Negative genai report from Nanda of MIT on the heels of Sam Altman's “bubble” comment led to a massive decline in technology stocks yesterday.
You don't have to be a genius to speculate that the current hype around the generator AI (genai) may be at the top, but this week's report from Nanda (network agents and distributed AI) at MIT and measured comments from all of the people of Sam Altman at Openai lead yesterday (August 19) and following the Tech stock on August 20th (August 19).
Nvidia's shares fell 3.5% yesterday, while Peter Thiel's Palantir fell 9.4%, according to the Financial Times, while WhiCj said overall Tech Heavy Nasdaq composite fell 1.4% in one day.
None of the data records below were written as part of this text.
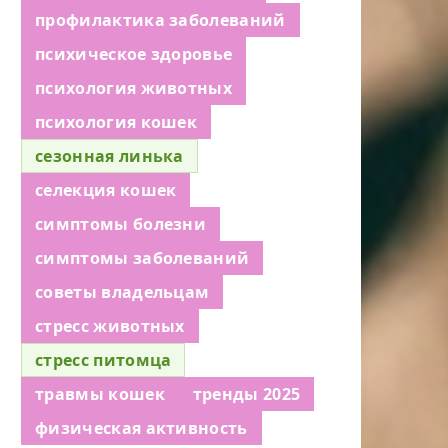
профилактика заболеваний
психическое здоровье
психология животных
психология кошек
сезонная линька
селекция кошек
симптомы болезни
симптомы заболеваний
советы владельцам
стресс животных
стресс питомца
травмы кошек
тренды 2025
физическая активность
As is common, this morning, Japan's Japan 225 index was down 1.5pc in Asia's market.
MIT Nanda's report found that 95% of US companies saw little or no return on investment (ROI) for Genai.
Openai's Altman only a few days ago said some investors were “very burning out” on Genai Boom. According to CNBC, it was dinner with a US reporter that Altman issued a rather disastrous warning.
“Are we at a stage where the entire investor is overly excited about AI? My opinion is yes,” CNBC reported to journalists. “Is AI the most important thing that will happen for a very long time? My opinion is yes too.”
Altman said Openai will continue to spend trillions on AI and data center construction, but he also mentioned the term “bubble” three times, raising some concerns among investors who added compound interest in the new Nanda report.
The last time Nasdaq saw a comparable slump was when Deepseek surprised the market in January with a powerful Genai offering that requires some of the computational power of some of its US equivalents, raising questions about the investment level of the large tech companies.
A new round of investment in Openai, if completed, comes when you have something comparable to space hardware at NASA, beyond the value of SpaceX, the world's most valuable private company, now, and despite the fact that SpaceX has billions in government contracts. What's not going well?